At last, with grave reluctance, she agreed to his stopping by the farm sometime during the summer, provided he pitched in on whatever work was at hand. That had been his idea:

“I’m not just a pretty face up on the ol’ silver screen!” he said. “I grew up in Bakersfield, California, and worked on ranches in my teens. I can tote those bales of hay as well as anyone!”

So now, at two in the afternoon, after Mandy, Lori and Gwyn had followed Kris to her house and helped her start the grim business of making funeral arrangement’s for Kris’s husband, Ed, Mandy was back in the Lady Slipper barn tending to the three new piglets and their mommy.

Two weeks old now, they had grown into their swollen heads, and tottered around their stall when they weren’t hoggishly nursing. Mandy picked up the runt who’d shown signs of a damaged right hind leg when his mom had rolled over on him after giving birth. It looked as if the leg were healing nicely.

“What do you think, Albert?” she asked to her steady companion. "'mo better?" She tipped the baby’s leg to her favorite pet’s big flat pink nose. Albert grunted and snuffled simultaneously, a feat that Mandy considered a sign of porcine genius.

And suddenly her stalker – the movie star Nick Diehl – appeared through the open barn doors.

He caught her glance, and was stricken by a smack of rejection; a totally unfamiliar sensation for him. He approached her, then collapsed on one knee. “I know I’m annoying you, but I’m here to beg you to hear me out! Mandy Pease, from the first time I saw you, I felt like Paul at the gates of Damascus.
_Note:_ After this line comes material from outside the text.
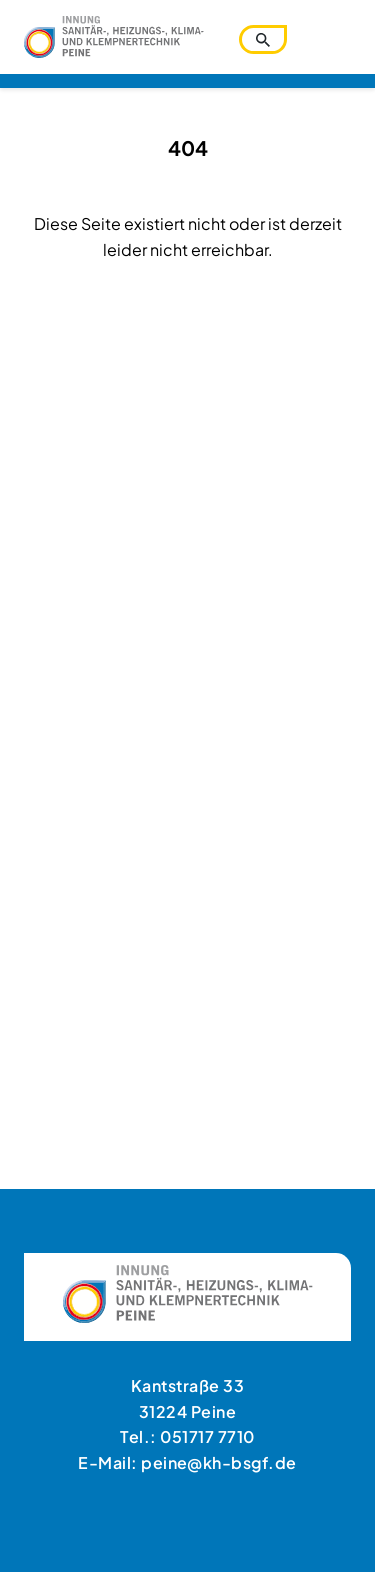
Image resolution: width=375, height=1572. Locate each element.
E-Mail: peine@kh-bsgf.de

I’ve been with the worst women, and with them I’ve been the worst man, all of which sums up the normal course of the mating dance, and the human condition itself.

“But I know there’s a goodness in you that’s not of this world! I believe you can take my ridiculous and childish movie star ego and flatten it down to a Frisbee that we can toss away into a field. Please let me spend time with you! Let me plant some Tom Thumb lettuce or turn over your compost piles! You’ll like me, or at least the me that I can become with you! Worst case scenario, you’ll get some free labor, lots of free labor, if you want it! And it’ll be worth every penny!”
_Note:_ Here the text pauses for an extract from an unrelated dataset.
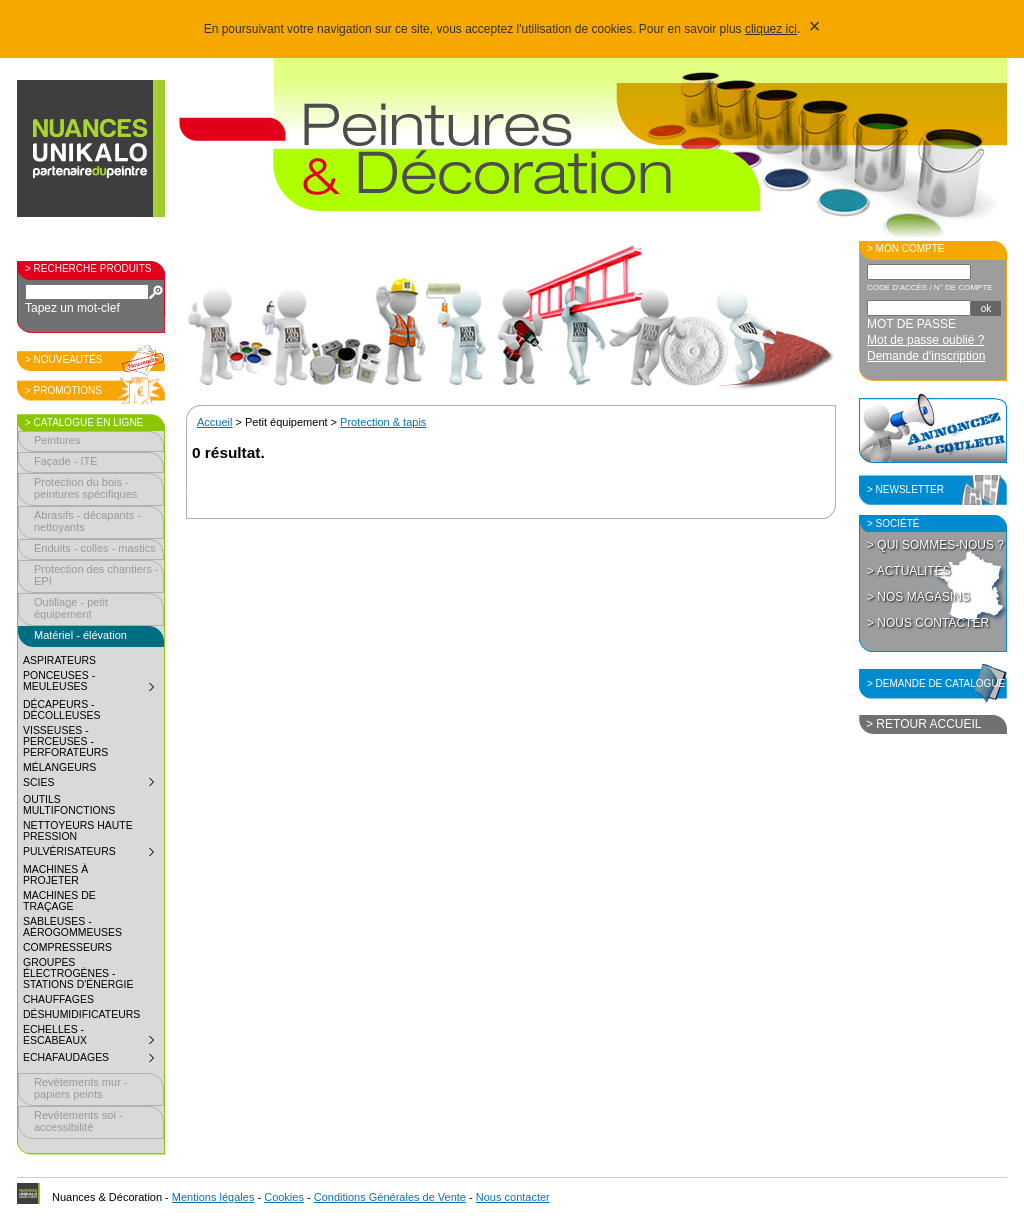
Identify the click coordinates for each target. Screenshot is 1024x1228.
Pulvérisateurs (93, 854)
She sighed. It was hard to believe that a man so handsome, so charming, so funny, could appear so vulnerable, down there on his knees, on the hard-packed earth of her barn.

“Jesus H.,” she said with another sigh. “The Frisbee reminds me of a job. The dogs are indoors and they need exercise. You’ll find Frisbees in the mud room. Take them out with the dogs to the field beyond Sam’s potager.” She waved in the general direction. “After you feel ragged enough to drop on the spot, you’ll know the dogs do too.”

And then she turned her back on him to settle the piglet runt back down in his stall before she picked up the brush to go swab down Rochester. She had no way of knowing that, by dismissing the movie star without a second thought, she brought him to even greater heights of worship.

He walked away, slapping the dust from his jeans, wishing for all the world that he could court her the old-fashioned way: by, perhaps, bringing in a clerk from Tiffany’s with an entire counter’s-worth of diamonds, and plopping the whole shebang down at her doorstep with the whop-whop-whop of one of those nifty little Sikorsky helicopters.

That had worked with that Italian movie star – what was her name? Florinda Medici? Wow! They’d burned up some black satin sheets in her villa overlooking the Bay of Castellammare.

This was an entirely different story arc. This was love. He would win Mandy Pease if he had to toss all the Frisbees and shovel all the manure at Lady Slipper Farm.